Menurut pengalaman saya, fase awal akun adalah masa yang sangat penting. Pada tahap ini kita sedang membangun arah portofolio, memahami standar kurasi, melihat jenis aset yang lebih mudah lolos, dan belajar membaca respons pasar. Karena itu, saya tidak menyarankan kontributor baru langsung melakukan upload dalam jumlah sangat banyak, apalagi jika asetnya campur aduk dan tidak melalui proses seleksi yang baik.

Banyak orang menganggap konsisten berarti mengunggah sebanyak-banyaknya setiap hari. Bagi saya, konsisten bukan soal mengejar angka besar dalam waktu singkat. Konsisten adalah kemampuan menjalankan proses yang sama secara berulang tanpa mengorbankan kualitas. Lebih baik mengunggah 20 aset yang sudah diperiksa dengan teliti setiap hari daripada memasukkan ratusan file sekaligus yang ternyata mirip, memiliki cacat visual, salah kategori, atau menggunakan metadata yang tidak relevan.

Akun Baru Jangan Langsung Dipenuhi Banyak Aset

Saya memahami keinginan untuk segera mempunyai portofolio besar. Secara logika, semakin banyak aset yang tayang, semakin banyak pula pintu yang dapat membawa pembeli masuk. Namun, logika tersebut hanya bekerja jika aset yang kita unggah memang layak jual, berbeda satu sama lain, dan mudah ditemukan melalui pencarian. Jumlah file yang besar tidak otomatis menjadi portofolio yang kuat.

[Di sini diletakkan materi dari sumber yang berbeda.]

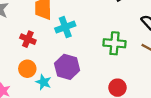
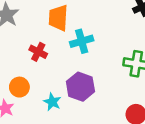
orange circle: (27, 69) -> (19, 87), moved

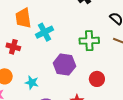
purple hexagon: (80, 87) -> (64, 65), moved

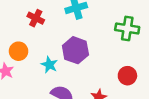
purple hexagon: (64, 65) -> (75, 50), moved

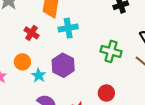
orange circle: (19, 51) -> (22, 62), moved

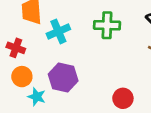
green cross: (111, 51) -> (107, 25), moved
orange circle: (22, 62) -> (22, 77), moved

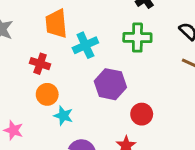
purple hexagon: (63, 78) -> (110, 84), moved
red circle: (123, 98) -> (142, 114), moved

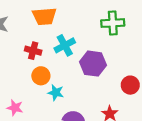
orange trapezoid: (56, 24) -> (44, 16), turned -85
cyan cross: (85, 45) -> (65, 45), moved
red circle: (142, 114) -> (130, 85), moved

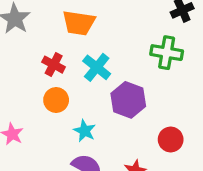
cyan cross: (65, 45) -> (97, 67), turned -36
cyan star: (56, 93) -> (85, 131), moved

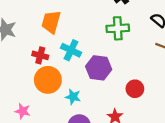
orange trapezoid: (79, 23) -> (51, 22), turned 110
orange circle: (56, 100) -> (48, 80), size x1.5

Adobe Stock mempunyai proses moderasi dan aturan tentang konten serupa. Adobe menyebut konten yang terlalu mirip sebagai salah satu penyebab utama penolakan. Contohnya bukan hanya file yang benar-benar sama. Perubahan warna kecil, sudut yang hampir identik, pose berulang, crop berbeda sedikit, atau sekumpulan hasil dari prompt yang sama juga dapat dinilai terlalu serupa. Upload massal dengan perbedaan yang minim justru dapat membuat karya terbaik kita tenggelam di antara variasi yang tidak diperlukan.

Untuk aset generative AI, saya menerapkan penyaringan yang lebih ketat. Satu prompt kadang menghasilkan banyak gambar yang sekilas terlihat bagus, tetapi saat diperbesar masih ditemukan jari yang tidak normal, tulisan acak, bentuk objek yang meleleh, perspektif keliru, bayangan tidak konsisten, atau detail kecil yang tidak masuk akal. Semua hasil generate tidak harus menjadi aset stock. Sebagian cukup menjadi bahan eksperimen, sedangkan hanya hasil terbaik yang layak masuk ke portofolio.

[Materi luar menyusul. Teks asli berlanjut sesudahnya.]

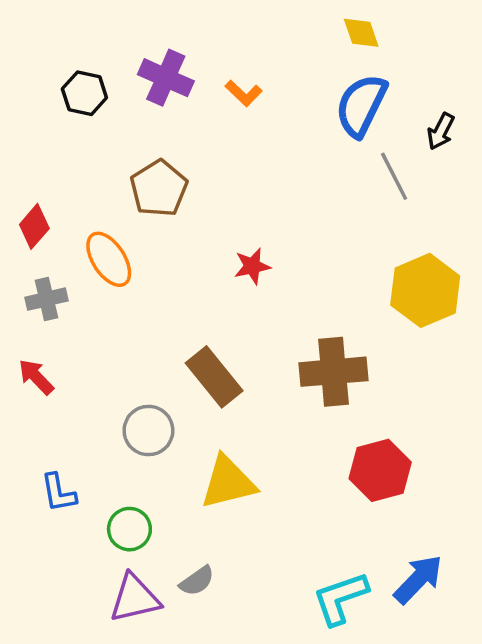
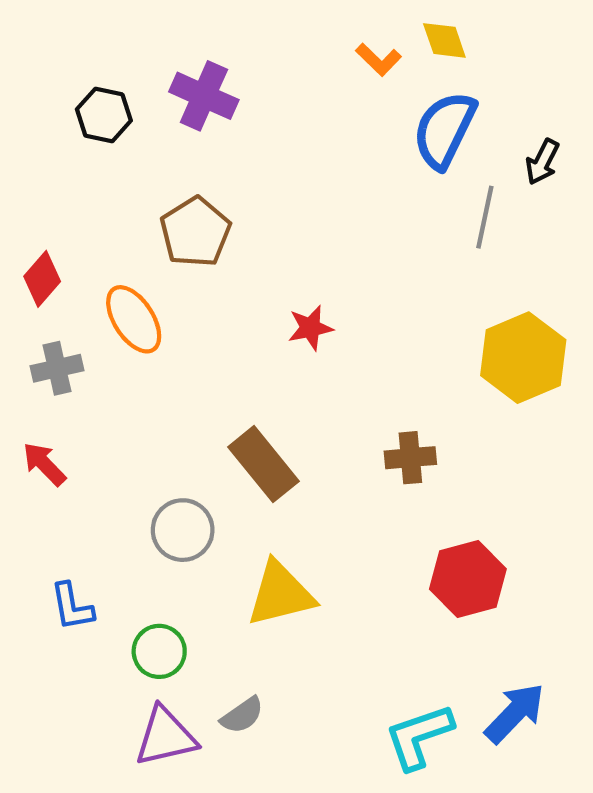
orange L-shape: (244, 93) -> (378, 60), moved
gray line: (394, 176) -> (485, 217), turned 39
brown cross: (334, 372) -> (410, 458), size x0.6

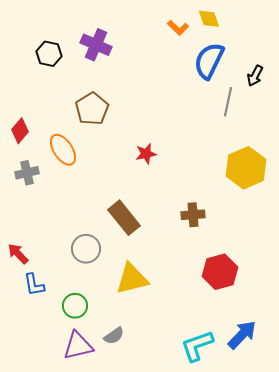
red arrow: (44, 464) -> (18, 254), moved

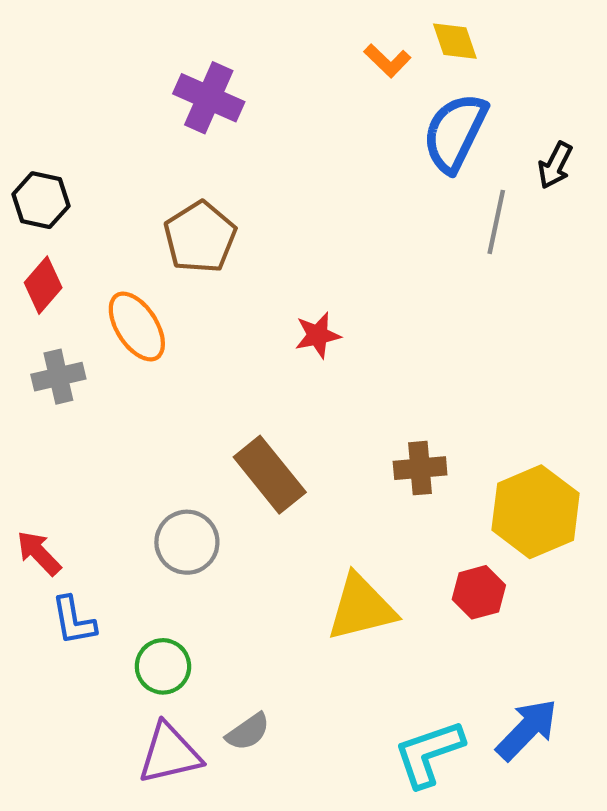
black hexagon: (49, 54) -> (41, 200), moved
yellow hexagon: (246, 168) -> (536, 512), moved
red hexagon: (220, 272) -> (479, 592), size x0.7
yellow triangle: (132, 279) -> (361, 608), moved

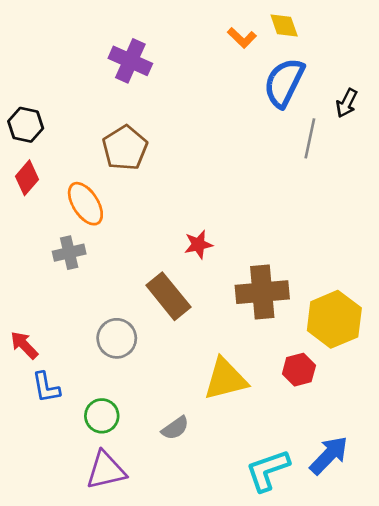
red star: (318, 335) -> (198, 244), moved
gray cross: (58, 377) -> (69, 253), moved
brown cross: (420, 468) -> (262, 292), size x1.6
gray semicircle: (248, 732) -> (175, 428), moved

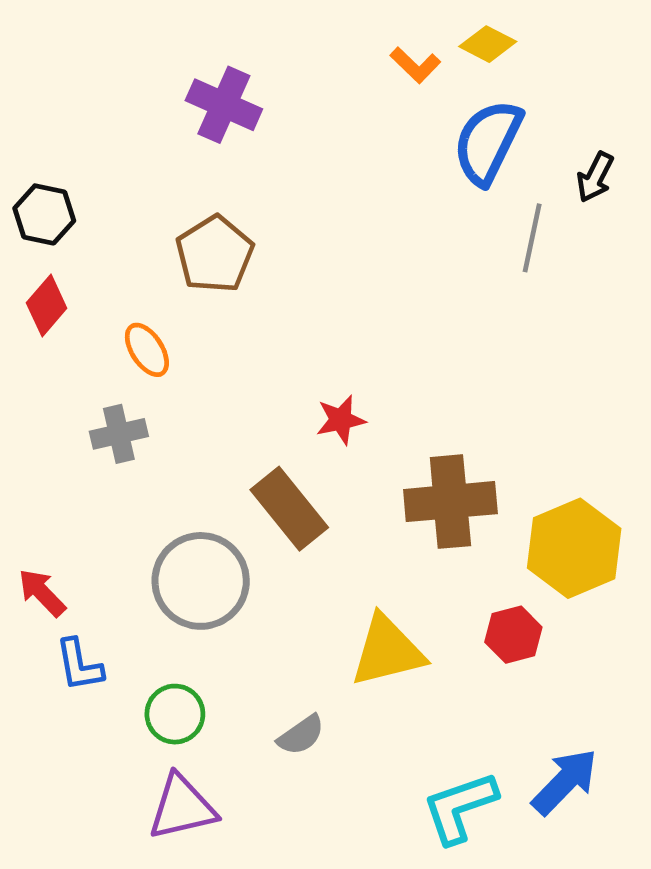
yellow diamond: (284, 26) -> (488, 44), turned -44
orange ellipse: (85, 204) -> (147, 350), size x0.7
gray circle: (117, 338) -> (201, 581), size x1.4

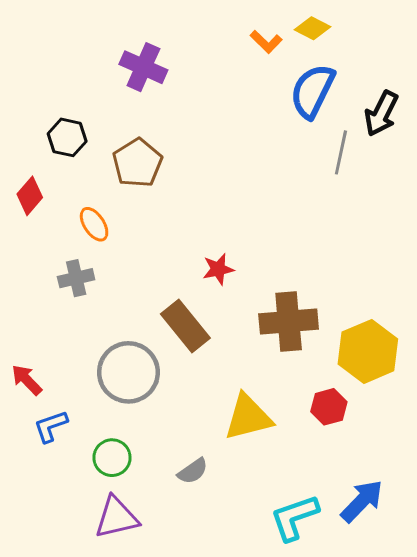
black arrow: (595, 177) -> (381, 114), size x1.4
black hexagon: (44, 214) -> (67, 137), moved
blue L-shape: (79, 665) -> (51, 426), turned 81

Prinsip saya sederhana: jangan jadikan akun Adobe Stock sebagai tempat menampung semua hasil generate. Jadikan akun itu sebagai etalase karya terbaik.

Akun baru juga biasanya memiliki batas jumlah aset yang dapat berada dalam antrean review. Batas yang terlihat dapat berbeda antarakun dan bisa berubah, sehingga saya tidak berani menyebut satu angka sebagai ketentuan yang berlaku untuk semua orang. Saya memilih mengikuti limit yang muncul langsung pada dashboard Contributor. Jika ruang antrean sudah penuh atau target harian sudah tercapai, saya berhenti mengunggah dan memakai waktu yang tersisa untuk menyiapkan batch berikutnya.

Pilih Satu Jenis Aset Lebih Dulu

Salah satu saran yang paling sering saya berikan kepada pemilik akun baru adalah memilih satu jenis aset lebih dulu: foto, vector, atau video. Bukan berarti Adobe melarang kita mempunyai portofolio campuran. Kita tentu boleh mengembangkan beberapa format. Namun, pada fase awal, satu fokus membuat proses belajar jauh lebih sederhana dan hasil portofolio terlihat lebih terarah.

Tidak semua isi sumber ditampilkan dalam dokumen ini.